June 14, 2023
MSU Sociology PhD student Angélica De Jesús has been awarded a Cultural Heritage Informatics Graduate Fellowship for the upcoming academic year.
"I am very excited for this opportunity," De Jesús said.
The 2023-2024 Cultural Heritage Informatics Graduate Fellowship program is open to MSU graduate students interested in the application of digital methods and computational approaches to cultural heritage materials, collections, data, questions and challenges.
It is administered by Dr. Ethan Watrall, Associate Professor and Director of the Cultural Heritage Informatics Initiative in the the Department of Anthropology.
De Jesús's research focuses on environment, health, traditional ecological knowledge, sustainability, and race in the Caribbean.

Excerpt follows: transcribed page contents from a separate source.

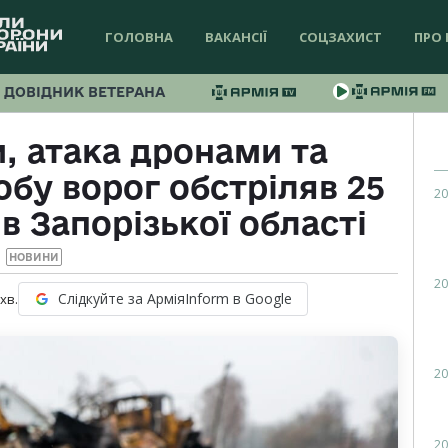
ГОЛОВНА
ВАКАНСІЇ
СОЦЗАХИСТ
ПРО 
ДОВІДНИК ВЕТЕРАНА
и, атака дронами та
обу ворог обстріляв 25
20
в Запорізької області
НОВИНИ
20
Слідкуйте за АрміяInform в Google
хв.
20
20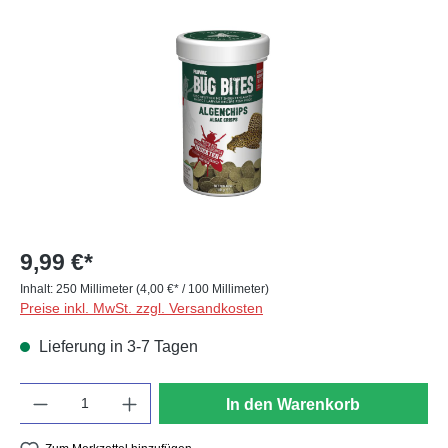
Bildergalerie überspringen
9,99 €*
Inhalt:
250 Millimeter
(4,00 €* / 100 Millimeter)
Preise inkl. MwSt. zzgl. Versandkosten
Lieferung in 3-7 Tagen
Anzahl
In den Warenkorb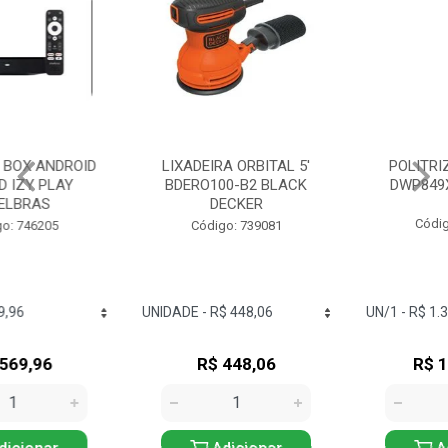
LIXADEIRA ORBITAL 5'
POLITRIZ 7' 9' 1250W
BDERO100-B2 BLACK
DWP849XB2 DEWALT
DECKER
Código: 729626
Código: 739081
R$ 448,06
R$ 1.317,58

Angélica’s nearly 10 years of experience includes evaluation projects, community-based research, and policy work within the areas of public health, urban planning, and racial/environmental justice.

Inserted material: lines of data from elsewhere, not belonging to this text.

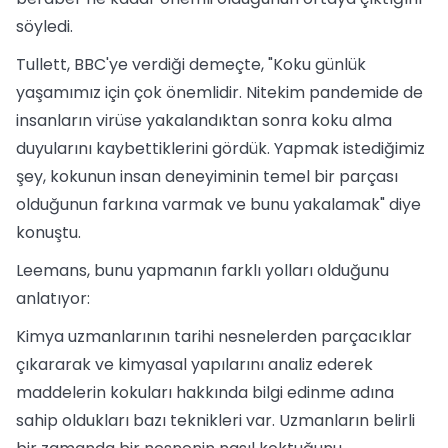
söyledi.
Tullett, BBC'ye verdiği demeçte, "Koku günlük
yaşamımız için çok önemlidir. Nitekim pandemide de
insanların virüse yakalandıktan sonra koku alma
duyularını kaybettiklerini gördük. Yapmak istediğimiz
şey, kokunun insan deneyiminin temel bir parçası
olduğunun farkına varmak ve bunu yakalamak" diye
konuştu.
Leemans, bunu yapmanın farklı yolları olduğunu
anlatıyor:
Kimya uzmanlarının tarihi nesnelerden parçacıklar
çıkararak ve kimyasal yapılarını analiz ederek
maddelerin kokuları hakkında bilgi edinme adına
sahip oldukları bazı teknikleri var. Uzmanların belirli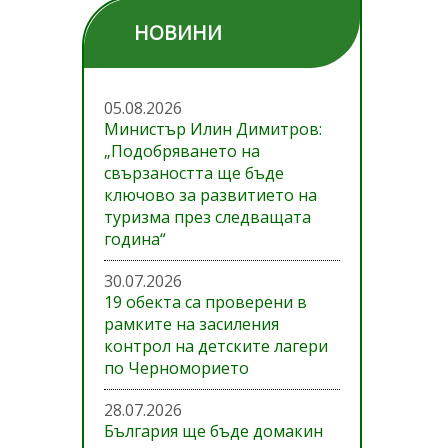
НОВИНИ
05.08.2026
Министър Илин Димитров:
„Подобряването на
свързаността ще бъде
ключово за развитието на
туризма през следващата
година“
30.07.2026
19 обекта са проверени в
рамките на засиления
контрол на детските лагери
по Черноморието
28.07.2026
България ще бъде домакин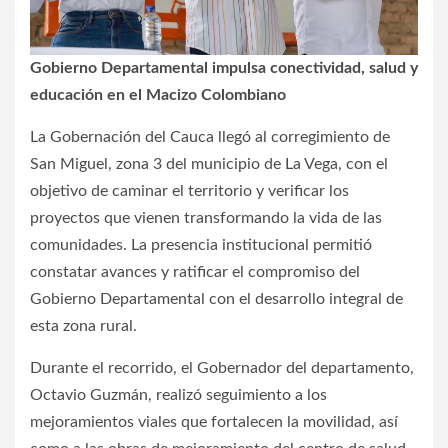
Gobierno Departamental impulsa conectividad, salud y
educación en el Macizo Colombiano
La Gobernación del Cauca llegó al corregimiento de
San Miguel, zona 3 del municipio de La Vega, con el
objetivo de caminar el territorio y verificar los
proyectos que vienen transformando la vida de las
comunidades. La presencia institucional permitió
constatar avances y ratificar el compromiso del
Gobierno Departamental con el desarrollo integral de
esta zona rural.
Durante el recorrido, el Gobernador del departamento,
Octavio Guzmán, realizó seguimiento a los
mejoramientos viales que fortalecen la movilidad, así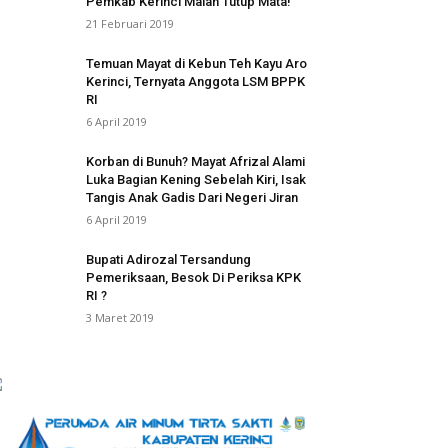
Pemkab Kerinci Malah Tutup Mata!
21 Februari 2019
Temuan Mayat di Kebun Teh Kayu Aro
Kerinci, Ternyata Anggota LSM BPPK
RI
6 April 2019
Korban di Bunuh? Mayat Afrizal Alami
Luka Bagian Kening Sebelah Kiri, Isak
Tangis Anak Gadis Dari Negeri Jiran
6 April 2019
Bupati Adirozal Tersandung
Pemeriksaan, Besok Di Periksa KPK
RI ?
3 Maret 2019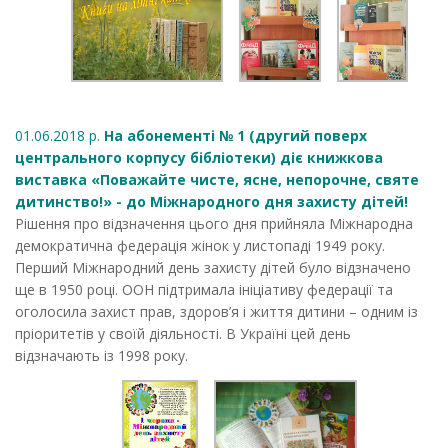
01.06.2018 р.
На абонементі № 1 (другий поверх
центрального корпусу бібліотеки) діє книжкова
виставка «Поважайте чисте, ясне, непорочне, святе
дитинство!» - до Міжнародного дня захисту дітей!
Рішення про відзначення цього дня прийняла Міжнародна
демократична федерація жінок у листопаді 1949 року.
Перший Міжнародний день захисту дітей було відзначено
ще в 1950 році. ООН підтримала ініціативу федерації та
оголосила захист прав, здоров’я і життя дитини – одним із
пріоритетів у своїй діяльності. В Україні цей день
відзначають із 1998 року.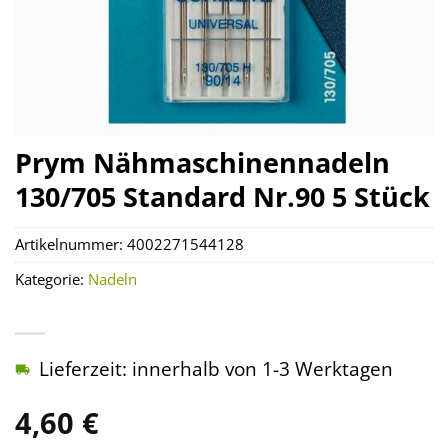
Prym Nähmaschinennadeln
130/705 Standard Nr.90 5 Stück
Artikelnummer:
4002271544128
Kategorie:
Nadeln
Lieferzeit: innerhalb von 1-3 Werktagen
4,60
€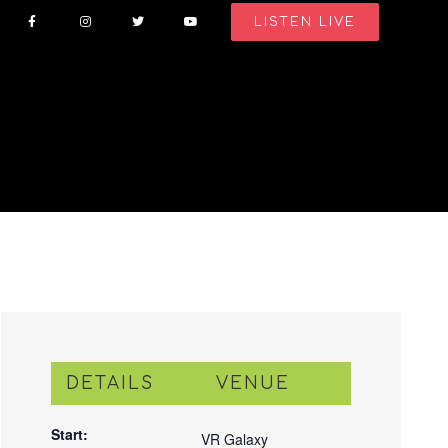
LISTEN LIVE
DETAILS
VENUE
Start:
VR Galaxy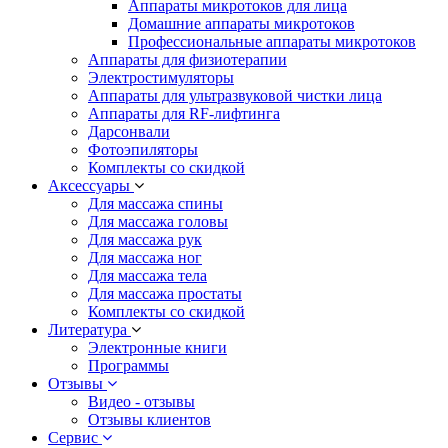
Аппараты микротоков для лица
Домашние аппараты микротоков
Профессиональные аппараты микротоков
Аппараты для физиотерапии
Электростимуляторы
Аппараты для ультразвуковой чистки лица
Аппараты для RF-лифтинга
Дарсонвали
Фотоэпиляторы
Комплекты со скидкой
Аксессуары
Для массажа спины
Для массажа головы
Для массажа рук
Для массажа ног
Для массажа тела
Для массажа простаты
Комплекты со скидкой
Литература
Электронные книги
Программы
Отзывы
Видео - отзывы
Отзывы клиентов
Сервис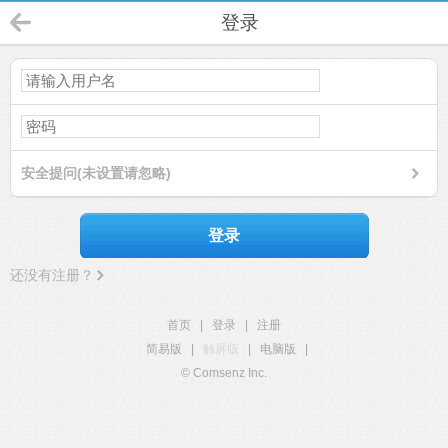
登录
安全提问(未设置请忽略)
登录
还没有注册？
首页
|
登录
|
注册
简易版
|
触屏版
|
电脑版
|
© Comsenz Inc.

She earned a BA in Theater Arts and a BS in Psychology with a minor in Biology at Virginia Commonwealth University (2012) and a Master’s of Public Policy (MPP) from the University of Michigan (UofM) as a Rackham Merit Fellow. During her MPP, Angélica completed research on the history of colonial conservation and land-use policy in Puerto Rico and most recently completed medical marijuana policy work for the City of Grand Rapids. Angélica is a proud member of the Proyecto Palabras PR project – an interdisciplinary initiative supporting grassroots, people-led recovery in Puerto Rico.
Angélica’s research is inspired by cultural-geographies of Black/Indigenous
resistance and resilience and love for connections to ancestors, present, and future generations.